In Jaws, Quint has what looks like a scar on his arm, and it turns out to be a removed tattoo from the USS Indianapolis. But why would he have had the tattoo removed? Is that a tribute of some kind to the ship going down (which would be pretty counterintuitive), or is there some other reason he would have done so?
Firstly, I think we can assume that Quint had the tattoo before the USS Indianapolis sank so it was a 'celebration' of the ship, when she was afloat rather than a 'memorium' to the ship after She sank.
Quint, as you can tell from his reticence to tell the story, his subsequent obssession with sharks and the 'tone' he uses to tell the story (especially how he says 'bomb'), that the whole episode affected him greatly and didn't leave a positive impression.

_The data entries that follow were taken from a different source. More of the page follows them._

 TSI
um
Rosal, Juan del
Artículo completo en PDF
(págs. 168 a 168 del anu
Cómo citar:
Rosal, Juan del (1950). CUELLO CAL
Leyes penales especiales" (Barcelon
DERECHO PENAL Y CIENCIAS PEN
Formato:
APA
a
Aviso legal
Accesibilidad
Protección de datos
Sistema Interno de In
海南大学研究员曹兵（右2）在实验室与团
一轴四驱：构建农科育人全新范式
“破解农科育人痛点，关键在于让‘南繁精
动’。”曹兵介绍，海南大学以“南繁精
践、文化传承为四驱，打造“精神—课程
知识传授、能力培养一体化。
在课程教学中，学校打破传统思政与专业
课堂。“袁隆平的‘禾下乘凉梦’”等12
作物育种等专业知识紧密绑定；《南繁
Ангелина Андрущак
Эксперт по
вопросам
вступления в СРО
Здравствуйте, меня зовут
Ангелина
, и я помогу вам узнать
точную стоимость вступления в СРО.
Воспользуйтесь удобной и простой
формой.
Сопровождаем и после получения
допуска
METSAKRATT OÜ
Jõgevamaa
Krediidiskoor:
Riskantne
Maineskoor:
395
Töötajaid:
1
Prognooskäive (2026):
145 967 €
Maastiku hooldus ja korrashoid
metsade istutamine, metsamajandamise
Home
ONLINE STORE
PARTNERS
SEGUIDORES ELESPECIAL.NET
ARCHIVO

I'd therefore suggest that he was embarrassed or traumatised to be associated with the ship and all She stood for, especially the delivery of the bomb.

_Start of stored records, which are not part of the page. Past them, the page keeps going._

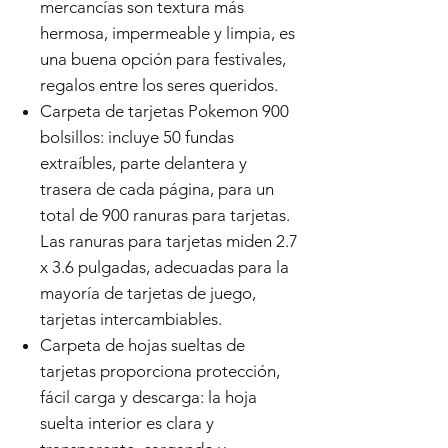
mercancías son textura más
hermosa, impermeable y limpia, es
una buena opción para festivales,
regalos entre los seres queridos.
Carpeta de tarjetas Pokemon 900
bolsillos: incluye 50 fundas
extraíbles, parte delantera y
trasera de cada página, para un
total de 900 ranuras para tarjetas.
Las ranuras para tarjetas miden 2.7
x 3.6 pulgadas, adecuadas para la
mayoría de tarjetas de juego,
tarjetas intercambiables.
Carpeta de hojas sueltas de
tarjetas proporciona protección,
fácil carga y descarga: la hoja
suelta interior es clara y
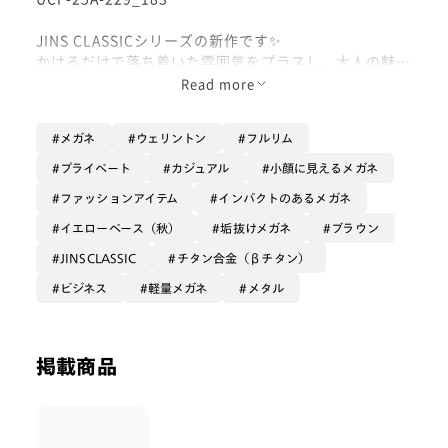
JINS CLASSICシリーズの新作です✨
かけるだけで落ち着いた雰囲気をプラスし、大人の魅力
を高めてくれるフレーム☕️
Read more
テンプルにチタン素材を使用しているので、錆びにくく
メガネ
ウェリントン
フルリム
長く愛用できる一本です😌💡
プライベート
カジュアル
小顔に見えるメガネ
どんなシーンでも馴染むので、
ファッションアイテム
インパクトのあるメガネ
一本あると間違いないこちらのフレーム、ぜひお試しく
ださい✨
イエローベース（秋）
垢抜けメガネ
ブラウン
JINSCLASSIC
チタン合金（βチタン）
ビジネス
軽量メガネ
メタル
掲載商品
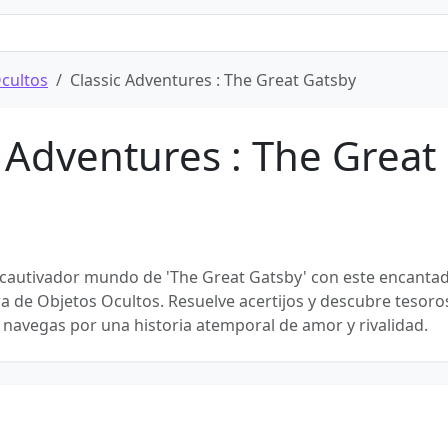
cultos
Classic Adventures : The Great Gatsby
c Adventures : The Great
cautivador mundo de 'The Great Gatsby' con este encanta
a de Objetos Ocultos. Resuelve acertijos y descubre tesoro
 navegas por una historia atemporal de amor y rivalidad.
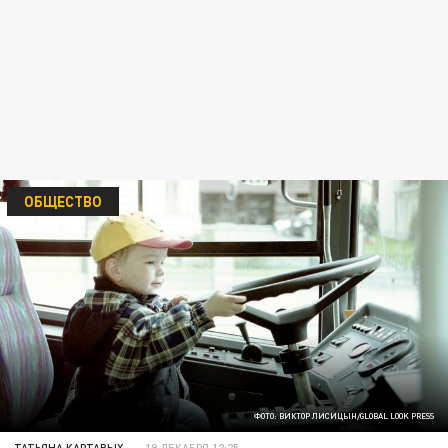
ОБЩЕСТВО
ФОТО: ВИКТОР ЛИСИЦЫН/GLOBAL LOOK PRESS
ТАТЬЯНА КАРТАВЫХ
19 ДЕКАБРЯ 12:25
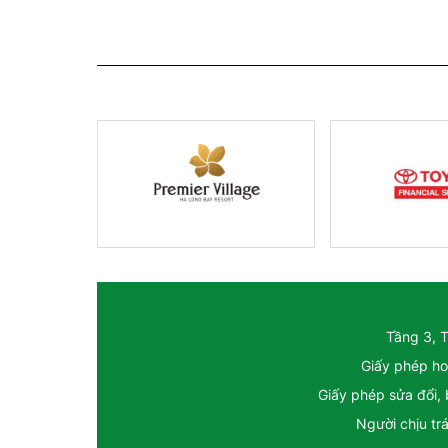
Tầng 3, 
Giấy phép ho
Giấy phép sửa đổi,
Người chịu tr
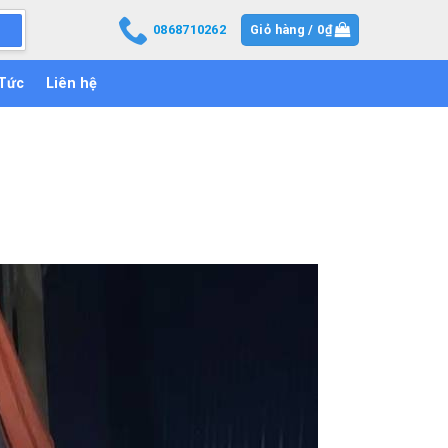
0868710262
Giỏ hàng /
0
₫
 Tức
Liên hệ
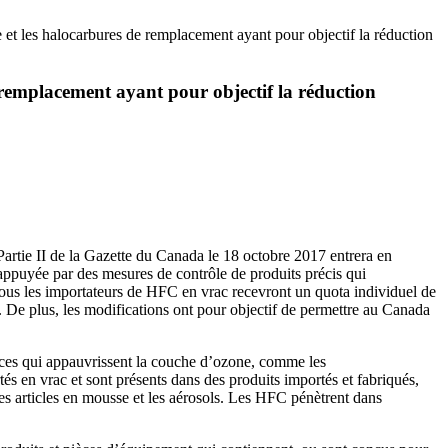
et les halocarbures de remplacement ayant pour objectif la réduction
 remplacement ayant pour objectif la réduction
Partie II de la Gazette du Canada le 18 octobre 2017 entrera en
appuyée par des mesures de contrôle de produits précis qui
Tous les importateurs de HFC en vrac recevront un quota individuel de
 De plus, les modifications ont pour objectif de permettre au Canada
ces qui appauvrissent la couche d’ozone, comme les
 en vrac et sont présents dans des produits importés et fabriqués,
les articles en mousse et les aérosols. Les HFC pénètrent dans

For this, reason, he had the tattoo removed.
Some other resources:
The only non-existent tattoo on this list – as Hooper and Quint drunkenly compare scars on the Orca in Jaws, Hooper notices a scar on Quint’s arm. It is identified as a removed tattoo for the USS Indianapolis, a real life Navy ship sunk during WWII that was known for the amount of shark attacks inflicted upon the survivors.

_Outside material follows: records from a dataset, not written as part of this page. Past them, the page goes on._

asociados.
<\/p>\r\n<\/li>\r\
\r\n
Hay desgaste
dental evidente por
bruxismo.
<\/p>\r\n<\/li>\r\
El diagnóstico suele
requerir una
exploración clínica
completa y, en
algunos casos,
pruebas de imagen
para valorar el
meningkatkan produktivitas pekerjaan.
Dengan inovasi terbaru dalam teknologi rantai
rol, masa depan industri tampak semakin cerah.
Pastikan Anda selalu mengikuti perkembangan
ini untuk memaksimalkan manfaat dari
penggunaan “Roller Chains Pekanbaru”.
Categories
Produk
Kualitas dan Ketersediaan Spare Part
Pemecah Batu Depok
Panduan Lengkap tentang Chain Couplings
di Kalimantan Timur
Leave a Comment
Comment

It’s this story – Quint’s time stranded at sea told in an amazing monologue – that reveals so much about the character. We suddenly understand exactly where this man is coming from, that he experienced something that will never go away, no matter how hard he tries. His only hope is to face it head on, which explains his profession.
Really it’s the fact that he removed the tattoo, the fact that he didn’t want people to ask him all the time about it and not be reminded by it that shows a sliver of vulnerability in an otherwise hard-as-nails man.
We learn this from the scene wherein Quint and Hooper are comparing physical wounds. It's all fun and games - a friendly competition - until Brody asks about one scar on Quint's arm. Turns out, it was from a tattoo removal. That tattoo in question was from his time in the Navy; more specifically, it was related to the Indianapolis. Of all the scars, this was the one that wasn't a laughing matter. Sure, the story was inherently grave and serious, but it wasn't ultimately about the Indianapolis. The story highlights that Quint left the experience (understandably) scarred mentally.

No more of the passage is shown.